■ Required work ■
Every line in the listing below that holds the word "want" should be returned.

---------- Supplied records

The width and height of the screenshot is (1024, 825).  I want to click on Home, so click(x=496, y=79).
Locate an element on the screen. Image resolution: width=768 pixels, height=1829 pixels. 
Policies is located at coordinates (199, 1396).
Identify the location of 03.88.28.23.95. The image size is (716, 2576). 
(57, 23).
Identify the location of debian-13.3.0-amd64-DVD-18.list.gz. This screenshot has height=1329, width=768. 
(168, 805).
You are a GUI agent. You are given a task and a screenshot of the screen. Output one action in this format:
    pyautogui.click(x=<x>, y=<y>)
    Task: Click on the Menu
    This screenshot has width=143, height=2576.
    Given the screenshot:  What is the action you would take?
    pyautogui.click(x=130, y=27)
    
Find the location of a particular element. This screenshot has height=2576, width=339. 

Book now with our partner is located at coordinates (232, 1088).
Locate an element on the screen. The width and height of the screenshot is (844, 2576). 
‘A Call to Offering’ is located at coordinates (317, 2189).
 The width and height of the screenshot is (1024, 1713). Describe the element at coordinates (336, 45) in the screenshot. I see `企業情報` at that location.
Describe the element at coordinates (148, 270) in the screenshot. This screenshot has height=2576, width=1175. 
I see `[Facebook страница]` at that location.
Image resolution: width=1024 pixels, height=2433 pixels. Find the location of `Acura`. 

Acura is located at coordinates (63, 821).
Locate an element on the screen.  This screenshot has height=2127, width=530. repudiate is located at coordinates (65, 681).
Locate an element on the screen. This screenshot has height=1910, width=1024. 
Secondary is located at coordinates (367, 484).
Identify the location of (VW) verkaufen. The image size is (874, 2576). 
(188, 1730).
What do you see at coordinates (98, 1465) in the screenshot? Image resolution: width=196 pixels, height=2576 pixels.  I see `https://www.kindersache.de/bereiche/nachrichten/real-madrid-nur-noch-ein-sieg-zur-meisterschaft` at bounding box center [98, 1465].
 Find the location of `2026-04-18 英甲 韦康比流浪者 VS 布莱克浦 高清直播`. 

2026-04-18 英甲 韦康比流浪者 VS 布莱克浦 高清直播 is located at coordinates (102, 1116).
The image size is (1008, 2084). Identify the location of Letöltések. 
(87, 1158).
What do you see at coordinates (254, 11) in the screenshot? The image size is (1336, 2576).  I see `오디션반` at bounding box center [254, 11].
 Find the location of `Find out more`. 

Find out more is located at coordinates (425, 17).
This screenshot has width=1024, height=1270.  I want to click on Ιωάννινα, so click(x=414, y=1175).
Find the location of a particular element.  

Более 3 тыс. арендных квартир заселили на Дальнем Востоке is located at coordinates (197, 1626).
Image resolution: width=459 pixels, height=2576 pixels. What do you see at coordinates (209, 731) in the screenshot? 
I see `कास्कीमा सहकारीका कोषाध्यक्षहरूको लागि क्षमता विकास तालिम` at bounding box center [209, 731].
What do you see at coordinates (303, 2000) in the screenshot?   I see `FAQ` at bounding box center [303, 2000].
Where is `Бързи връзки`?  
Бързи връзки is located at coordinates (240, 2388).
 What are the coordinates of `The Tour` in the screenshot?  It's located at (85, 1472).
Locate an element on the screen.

--------------------

■ Result ■
The width and height of the screenshot is (1024, 825).  I want to click on Home, so click(x=496, y=79).
This screenshot has width=1024, height=1270.  I want to click on Ιωάννινα, so click(x=414, y=1175).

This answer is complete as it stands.